Discrepancy between UCSC table browser PhyloP score and Bedmap mapped PhyloP score
0
0
Entering edit mode
18 months ago
xinrantian ▴ 10

Hey all,

I was doing conservation analysis for some regions of interest and wanted to map PhyloP score onto the selected regions (in a .bed file). I got different results using different method.

For example, for chr10: 91853138-91853143 If I just use UCSC Table Browser, I will get phyloP as described here:

track type=wiggle_0 name="100 Vert. Cons" description="100 vertebrates Basewise Conservation by PhyloP" 91853138: -0.62474; 91853139: -0.0926929; 91853140: 0.27974; 91853141: -0.145898; 91853142: 0.332945; 91853143:* 0.758583*.
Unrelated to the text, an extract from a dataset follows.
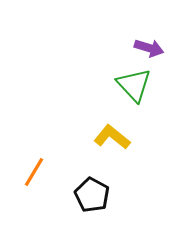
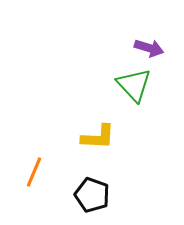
yellow L-shape: moved 14 px left; rotated 144 degrees clockwise
orange line: rotated 8 degrees counterclockwise
black pentagon: rotated 8 degrees counterclockwise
If I use the method described here, I would get

chr10 91853138 91853139 000048-000000|-0.051000 chr10 91853139 91853140 000048-000001|0.332000 chr10 91853140 91853141 000048-000002|-0.107000 chr10 91853141 91853142 000048-000003|0.357000

Notice that the second method only gives me the scores for 4 bases and they are different from the values acquired from the Table Browser.

I also tried the BigWigAverageOverBed utilities and it produced the same results as the second method. Could anyone explain why there's discrepancy? Did I overlook anything?

Thank you so much!

0
Entering edit mode

Which human genome build is the data from? The second method used hg19 - is this the same genome build as the first method?

Which conservation scores did you use? The first method uses

100 Vert. Cons" description="100 vertebrates Basewise Conservation by PhyloP"

The second method uses 46 vertebrate basewise conservation

'phyloP46way'

Why did you get 6 values for the first method and 4 for the second? Wiggle files use 1-based counting, whereas bed files use 0-based counting. For more info on this, look at the way UCSC browser and bed files count nucleotides.

1
Entering edit mode

Thank you for the answer! I used hg19 and 100 vertebrate phyloP for both methods and got different results. I got a response from UCSC genome browser team (quoted below)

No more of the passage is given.